Re: Error recovery spec from James Clark on 2012-12-18 (public-microxml@w3.org from December 2012)

From: James Clark <jjc@jclark.com>
Date: Tue, 18 Dec 2012 16:29:45 +0700
To: John Cowan <cowan@mercury.ccil.org>
Cc: public-microxml@w3.org
Message-ID: <CANz3_EZDw=za=b5iTu21NasTSbWBREp_vKcCt8O5w2XL2JDE_A@mail.gmail.com>

On Mon, Dec 17, 2012 at 9:24 PM, John Cowan <cowan@mercury.ccil.org> wrote:

> James Clark scripsit:
>
> > Comments are welcome.
>
> I should like to propose that the section "Start- and end-tag matching"
> be replaced with the following more complicated mechanism.  It is a
> stripped-down version of TagSoup's algorithm, and will take advantage of
> element relationships and properties derived from schemas or elsewhere,
> if they are available.

Before getting into the details of the algorithm, I think it's useful to
start by considering what element relationships/properties it makes sense
to use.

My general feeling is the PossibleChild/NonPossibleChild (ExcludedChild?)
property is the most basic. It's hard to imagine any schema language that
doesn't have something to say about which elements are possible children of
other elements.

It also makes very good sense to me to handle character data by treating it
as just another possible child.

I also think it's helpful to be able to say what are the possible top-level
elements; given the treatment of character data, it seems natural to do
this by saying what are the possible children of a pseudo root element.

Beyond this, things become less clear.  I can certainly see the use of
PreferredParent in HTML, but how would I get this from a schema?  In some
cases (where there is only one possible parent, eg html/head/title) I can
infer it from the PossibleChild properties.

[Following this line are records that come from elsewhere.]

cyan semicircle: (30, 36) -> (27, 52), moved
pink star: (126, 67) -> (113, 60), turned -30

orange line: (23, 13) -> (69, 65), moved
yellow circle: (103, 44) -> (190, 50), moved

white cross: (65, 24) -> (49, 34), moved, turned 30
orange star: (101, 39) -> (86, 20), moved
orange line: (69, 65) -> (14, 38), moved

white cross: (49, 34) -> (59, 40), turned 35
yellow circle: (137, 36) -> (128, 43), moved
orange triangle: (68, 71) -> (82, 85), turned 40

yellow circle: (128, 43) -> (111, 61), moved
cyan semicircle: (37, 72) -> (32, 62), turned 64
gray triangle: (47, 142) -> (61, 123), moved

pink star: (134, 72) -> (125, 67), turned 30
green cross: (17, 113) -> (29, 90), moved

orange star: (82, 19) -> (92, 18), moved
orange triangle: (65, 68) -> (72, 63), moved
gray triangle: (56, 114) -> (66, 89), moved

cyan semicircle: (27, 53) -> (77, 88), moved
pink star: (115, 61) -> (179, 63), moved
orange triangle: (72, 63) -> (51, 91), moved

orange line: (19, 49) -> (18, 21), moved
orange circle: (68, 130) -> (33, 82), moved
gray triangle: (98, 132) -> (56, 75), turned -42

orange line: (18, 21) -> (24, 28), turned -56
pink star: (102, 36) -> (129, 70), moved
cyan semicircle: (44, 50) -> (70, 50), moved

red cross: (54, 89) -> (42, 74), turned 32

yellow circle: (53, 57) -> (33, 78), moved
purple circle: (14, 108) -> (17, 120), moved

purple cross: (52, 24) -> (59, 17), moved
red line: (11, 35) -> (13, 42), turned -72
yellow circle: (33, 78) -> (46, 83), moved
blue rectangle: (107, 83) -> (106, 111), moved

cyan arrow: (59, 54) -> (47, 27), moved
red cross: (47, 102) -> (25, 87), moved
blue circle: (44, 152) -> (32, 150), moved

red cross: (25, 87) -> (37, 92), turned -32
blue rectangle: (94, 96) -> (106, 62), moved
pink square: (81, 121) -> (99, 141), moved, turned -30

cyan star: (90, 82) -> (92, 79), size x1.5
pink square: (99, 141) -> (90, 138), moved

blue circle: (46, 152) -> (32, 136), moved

So I think good starting point would be an algorithm that just uses the
PossibleChild property (including treating root and character data as
pseudo-elements at the tip and leaves of the tree respectively). Note that
the value of this property has to be a conceptually infinite set of element
names: sometimes you want to say that element X can have only elements Y, Z
as a child, but sometimes you want to say that element X can have any
element except Y, Z as a child.

James

Received on Tuesday, 18 December 2012 09:30:35 UTC